Segundo os artigos 1878.º, 1881 e 1885.º do Código Civil, ambos os progenitores têm o dever legal de velarem pela segurança e saúde dos filhos e proverem ao seu sustento, como resulta do disposto nos artigos 1874.º e 1878.º, n.º 1, do Código Civil (C.C.), cabendo-lhes também, de acordo com o art.º 1885.º do C.C., de acordo com as suas possibilidades, promoverem o desenvolvimento físico, intelectual e moral dos filhos, exercendo em comum as responsabilidades parentais desde que no interesse da criança assim não deva ser, como resulta dos artigos 1901.º e 1906.º do mesmo Código.
Trata-se de consagrações legais dos princípios constitucionais constantes, entre outros, do art.º 36.º, n.º 3 e n.º 5, da Constituição da República Portuguesa, respetivamente: “3. [o]s cônjuges têm iguais direitos e deveres quanto à capacidade civil e política e à manutenção e educação dos [filhos]. 5. Os pais têm o direito e o dever de educação e manutenção dos filhos”([15]).
Independentemente da transversal igualdade dos progenitores quanto às crianças (no atinente aos direitos e deveres para com ela), há que atentar também na vertente psicológica do bem-estar da mesma, tendo presentes os considerandos antes tecidos a propósito do conceito de superior interesse da criança.
O jovem CC viveu os últimos anos (a maior parte da sua vida…) enredado em processos judiciais, o que comprovadamente tem afetado o seu completo bem-estar mental, psicológico (como resulta da fundamentação do relatório psicológico cuja parte final transcrevemos na sinopse processual).
Da abstração ou dimensão conceitual do superior interesse da criança importa depois concretizar, objetivar, o conceito, o que implica definir qual é, no caso, o óbice à prossecução do superior interesse da criança e como, em concreto, a solução atingida pelo tribunal se afigura, pelo menos prima facie, adequada a removê-lo, promovendo assim o superior interesse da criança.
E’)      Das invocadas nulidades, nos termos do art.º 195.º, n.º 1, do C.P.C.
Não se verifica qualquer nulidade.
Como referimos já, estamos perante um processo de jurisdição voluntária, nos termos dos artigos 12.º do R.G.P.T.C., aplicando-se-lhe os princípios da oportunidade e de conveniência já referidos – nos termos dos artigos 986.ºe 987.º do C.P.C. (não só numa vertente substantiva, mas também processual – que sempre resultaria fundamentada no dever de gestão processual e adequação do processado, ao abrigo do disposto, respetivamente, nos artigos 6.º e 547.º do C.P.C.).
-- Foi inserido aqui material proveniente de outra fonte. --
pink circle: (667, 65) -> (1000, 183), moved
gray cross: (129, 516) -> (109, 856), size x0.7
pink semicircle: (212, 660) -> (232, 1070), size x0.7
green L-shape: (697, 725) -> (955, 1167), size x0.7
Segundo o disposto no art.º 195.º do C.P.C. (“[f]ora dos casos previstos nos artigos anteriores, a prática de um ato que a lei não admita, bem como a omissão de um ato ou de uma formalidade que a lei prescreva, só produzem nulidade quando a lei o declare ou quando a irregularidade cometida possa influir no exame ou na decisão da causa”), e independentemente de ser patente que não se verifica qualquer das hipóteses da norma, sempre a natureza do processo (tendo em conta que um dos critérios interpretativos é o da consideração pela unidade do sistema jurídico, como enunciado no art.º 9.º, n.º 1, do C.C.) se repercutiria, necessariamente, na interpretação do disposto no art.º 195.º, n.º 1, do C.P.C.
Ainda sobre este regime de nulidades, fazemos nossa a fundamentação a tal respeitante constante do acórdão proferido neste Tribunal da Relação, aos 14/09/2023, na Apelação n.º 6618/20.0T8PRT-H ([16]).
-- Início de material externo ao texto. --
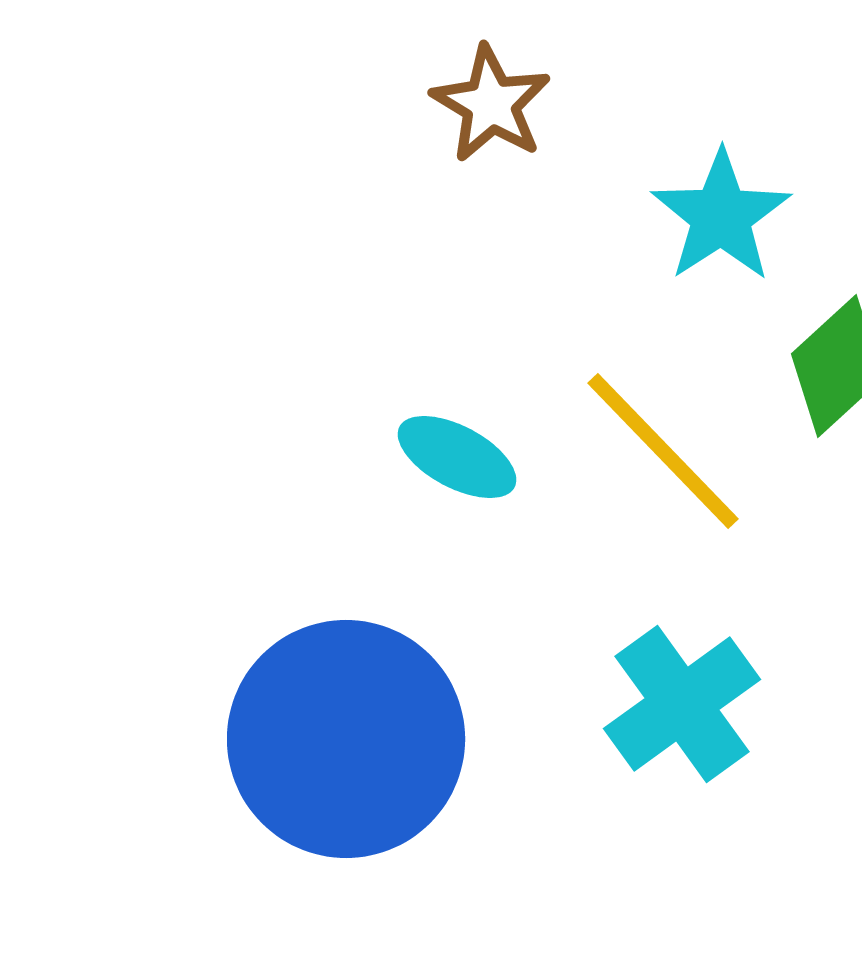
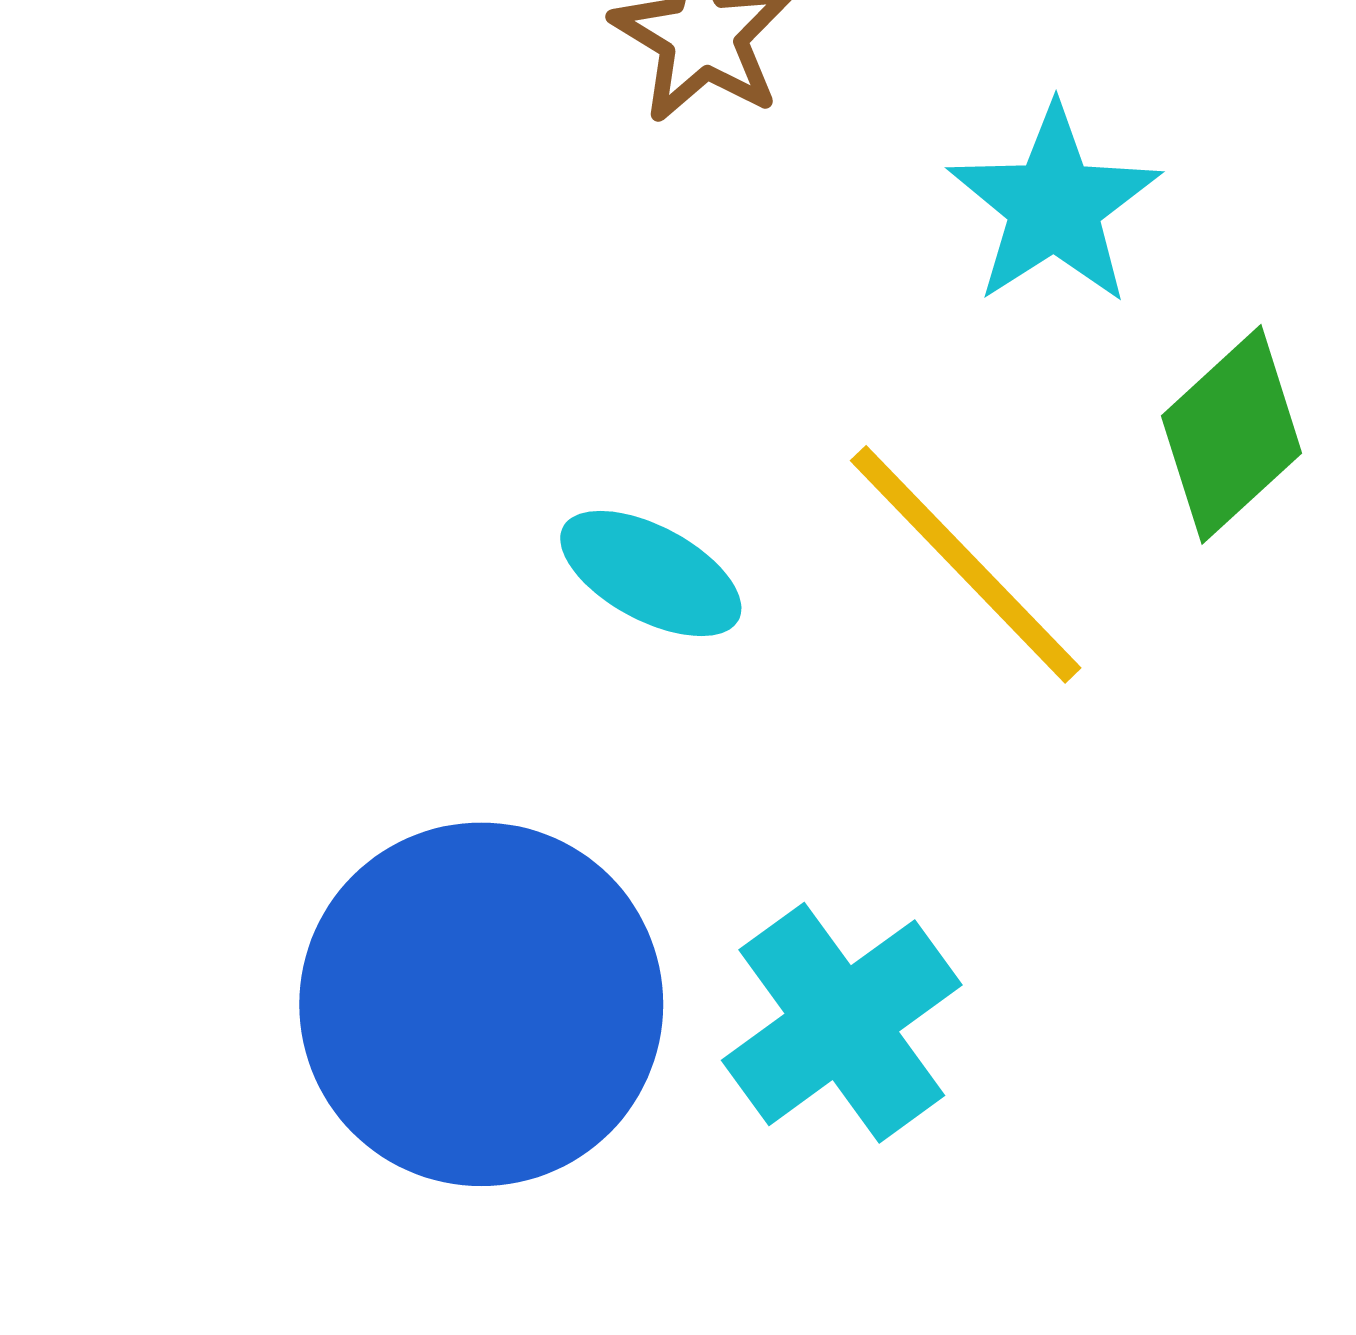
cyan cross: (682, 704) -> (842, 1023), moved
Aí se refere “[c]omo é sabido, são nulidades processuais todos os desvios do ritualismo processual prescrito na lei, com relevância no exame e decisão da causa. Estes desvios de carácter formal, podem traduzir-se num dos três tipos: prática de ato proibido; omissão de ato prescrito na lei e realização de um ato imposto ou permitido por lei mas sem as formalidades requeridas. (cf. Ac. do STJ de 13.12. 90, BMJ n.º 402/ 518). Por outro lado, as nulidades dividem-se em nulidades principais e nulidades secundárias. O primeiro princípio que domina a matéria das nulidades no nosso processo civil é o de que as nulidades se devem considerar meramente relativas, ou seja, é indispensável um ato de vontade da parte ou interessado em favor da qual a nulidade foi estabelecida, para que ela seja declarada e produza os seus efeitos (cf. Anselmo de Castro, Direito Processual Civil Declaratório, vol. III, 105 e segs.). Como expressamente estabelece, o artigo 195º n.º 1 do CPC, fora dos casos especialmente previstos nos artigos anteriores (ineptidão da petição), (falta e nulidade da citação), (erro na forma de processos) e (falta de vista ou exame ao MP), a nulidade só pode ser invocada pelo interessado na observância da formalidade ou eliminação do ato. Assim, se a parte não arguir a nulidade dentro do prazo legal fixado (art.º. 199º do CPC), esta considera-se sanada. O mesmo não se passa com as nulidades principais, que são de conhecimento oficioso. [Por] outro lado, como é sabido, as irregularidades têm de ser arguidas perante o tribunal em que ocorreram e nele devem ser apreciadas e julgadas, com a exceção prevista no n.º 3 do citado artigo 199 do CPC que no caso manifestamente não se verifica. Sobre o despacho proferido sobre as arguidas nulidades, poderá a parte reclamante, se vencida, recorrer. Estas regras reconduzem-se ao postulado que a jurisprudência consagrou: das nulidades reclama-se dos despachos recorre-se”([17]).
Ainda que de forma imprecisa, depreendemos que a nulidade subjetivamente configurada pelo recorrente assenta no facto de prever um regime de convívio (livre) que o mesmo entende não estar legalmente previsto – o que é um entendimento errado, pois tendo em conta a possibilidade legal de não ser sequer fixado um regime de convívio (como, por exemplo, no art.º 42.º, n.º 3, do R.G.P.T.C.), pode concluir-se logicamente que, por maioria de razão, a lei permite que seja fixado um regime de convívio ainda que não pormenorizado (livre).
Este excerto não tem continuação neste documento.